I'm using the RDKit Molecule Substructure Filter to filter molecules using small fragments (generated with the MoSS node) as queries. Everything works as desired 95% of the time but in certain cases the query is identified inside a fused ring (e.g. piridine found in a quinoline) which I would like to avoid. Is there any to do this?
Reading other topics, I get the feeling that I should make the queries more explicit but I'm not sure how.
Thanks & best regards,
Adam
edit: Ideally I would like to prevent matches in aromatic rings but still find large aliphatic macrocycles containing the query. I made an attempt to do this with a script but couldnt discern between the ring types.
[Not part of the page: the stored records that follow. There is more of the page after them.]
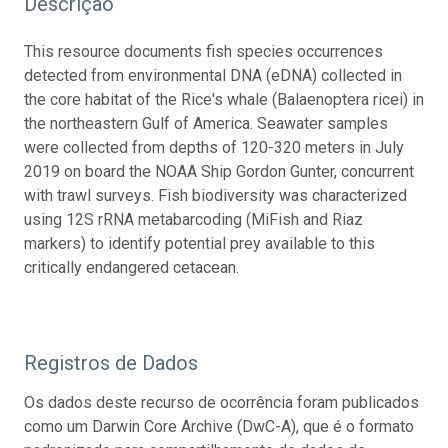
Descrição
This resource documents fish species occurrences
detected from environmental DNA (eDNA) collected in
the core habitat of the Rice's whale (Balaenoptera ricei) in
the northeastern Gulf of America. Seawater samples
were collected from depths of 120-320 meters in July
2019 on board the NOAA Ship Gordon Gunter, concurrent
with trawl surveys. Fish biodiversity was characterized
using 12S rRNA metabarcoding (MiFish and Riaz
markers) to identify potential prey available to this
critically endangered cetacean.
Registros de Dados
Os dados deste recurso de ocorrência foram publicados
como um Darwin Core Archive (DwC-A), que é o formato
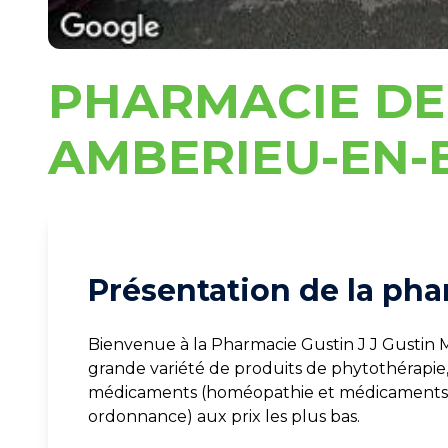
PHARMACIE DE
AMBERIEU-EN-
Présentation de la pha
Bienvenue à la Pharmacie Gustin J J Gustin 
grande variété de produits de phytothérapie
médicaments (homéopathie et médicaments v
ordonnance) aux prix les plus bas.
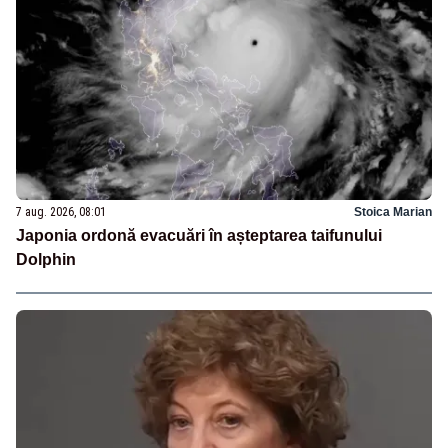
7 aug. 2026, 08:01
Stoica Marian
Japonia ordonă evacuări în așteptarea taifunului
Dolphin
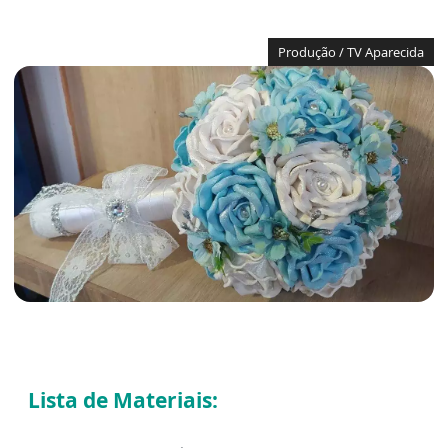
Produção / TV Aparecida
Lista de Materiais:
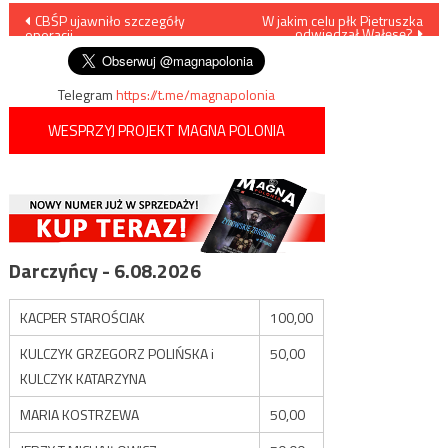
Nawigacja
CBŚP ujawniło szczegóły
W jakim celu płk Pietruszka
odwiedzał Wałęsę?
operacji
wpisu
Telegram
https://t.me/magnapolonia
WESPRZYJ PROJEKT MAGNA POLONIA
Darczyńcy - 6.08.2026
KACPER STAROŚCIAK
100,00
KULCZYK GRZEGORZ POLIŃSKA i
50,00
KULCZYK KATARZYNA
MARIA KOSTRZEWA
50,00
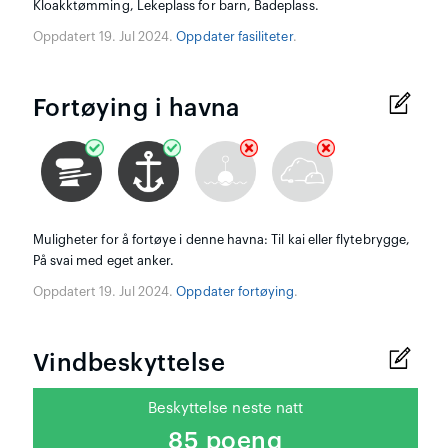
Kloakktømming, Lekeplass for barn, Badeplass.
Oppdatert 19. Jul 2024.
Oppdater fasiliteter
.
Fortøying i havna
Muligheter for å fortøye i denne havna: Til kai eller flytebrygge,
På svai med eget anker.
Oppdatert 19. Jul 2024.
Oppdater fortøying
.
Vindbeskyttelse
Beskyttelse neste natt
85 poeng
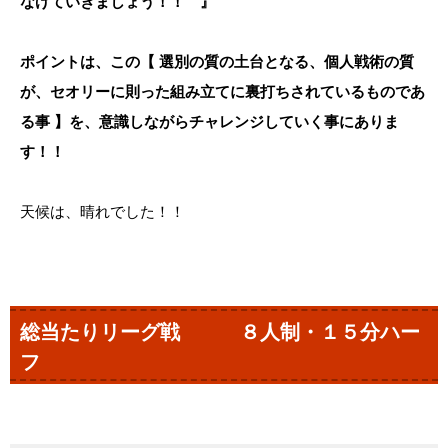
なげていきましょう！！ 』
ポイントは、この【 選別の質の土台となる、個人戦術の質
が、セオリーに則った組み立てに裏打ちされているものであ
る事 】を、意識しながらチャレンジしていく事にありま
す！！
天候は、晴れでした！！
総当たりリーグ戦 ８人制・１５分ハー
フ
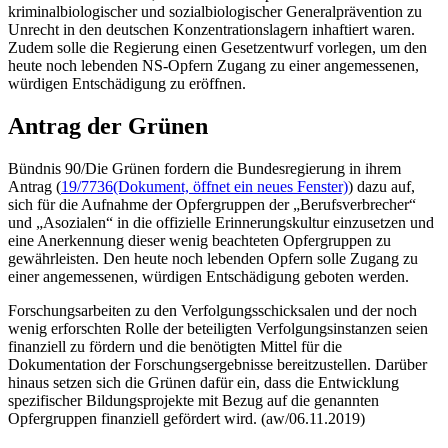
kriminalbiologischer und sozialbiologischer Generalprävention zu
Unrecht in den deutschen Konzentrationslagern inhaftiert waren.
Zudem solle die Regierung einen Gesetzentwurf vorlegen, um den
heute noch lebenden NS-Opfern Zugang zu einer angemessenen,
würdigen Entschädigung zu eröffnen.
Antrag der Grünen
Bündnis 90/Die Grünen fordern die Bundesregierung in ihrem
Antrag (
19/7736
(Dokument, öffnet ein neues Fenster)
) dazu auf,
sich für die Aufnahme der Opfergruppen der „Berufsverbrecher“
und „Asozialen“ in die offizielle Erinnerungskultur einzusetzen und
eine Anerkennung dieser wenig beachteten Opfergruppen zu
gewährleisten. Den heute noch lebenden Opfern solle Zugang zu
einer angemessenen, würdigen Entschädigung geboten werden.
Forschungsarbeiten zu den Verfolgungsschicksalen und der noch
wenig erforschten Rolle der beteiligten Verfolgungsinstanzen seien
finanziell zu fördern und die benötigten Mittel für die
Dokumentation der Forschungsergebnisse bereitzustellen. Darüber
hinaus setzen sich die Grünen dafür ein, dass die Entwicklung
spezifischer Bildungsprojekte mit Bezug auf die genannten
Opfergruppen finanziell gefördert wird. (aw/06.11.2019)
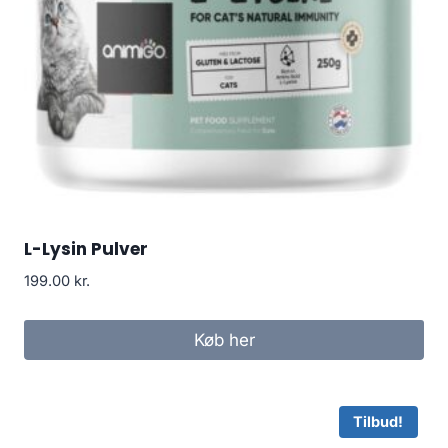
L-Lysin Pulver
199.00
kr.
Køb her
Tilbud!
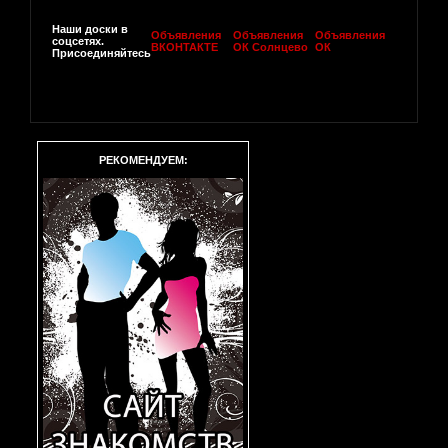
Наши доски в
Объявления
Объявления
Объявления
соцсетях.
ВКОНТАКТЕ
ОК Солнцево
ОК
Присоединяйтесь
РЕКОМЕНДУЕМ:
Anyways, an example of what I would like to achieve is NOT finding C1(C2=CC=CC=C2)=NC=CC=N1 within C12=C(C=CC=C2)C=NC(C3=CC=CC=C3)=N1
If possible, I would also like to control whether or not the first structure is found in something like C1(C2=CC=CC=C2)=NC=C(CC3)C(CCOCCN4C=CC5=CC=CC3=C54)=N1 but this is less important than the first issue.
This is not currently possible directly within the RDKit nodes, but one of the ideas for a new node that we've already captured (https://github.com/rdkit/knime-rdkit/issues/4) would allow this kind of modification of query molecules.
This node is on the list of possibles for the hackathon at the upcoming RDKit UGM, so it may end up showing up reasonably quickly.